Data to examine below:
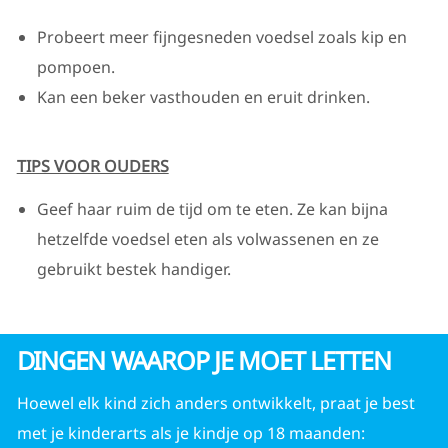
Probeert meer fijngesneden voedsel zoals kip en
pompoen.
Kan een beker vasthouden en eruit drinken.
TIPS VOOR OUDERS
Geef haar ruim de tijd om te eten. Ze kan bijna
hetzelfde voedsel eten als volwassenen en ze
gebruikt bestek handiger.
DINGEN WAAROP JE MOET LETTEN
Hoewel elk kind zich anders ontwikkelt, praat je best
met je kinderarts als je kindje op 18 maanden:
End of Data to examine.
In the entries above, which lines hold the string "voedsel"? Report all of them.

* Answer box:
Probeert meer fijngesneden voedsel zoals kip en
hetzelfde voedsel eten als volwassenen en ze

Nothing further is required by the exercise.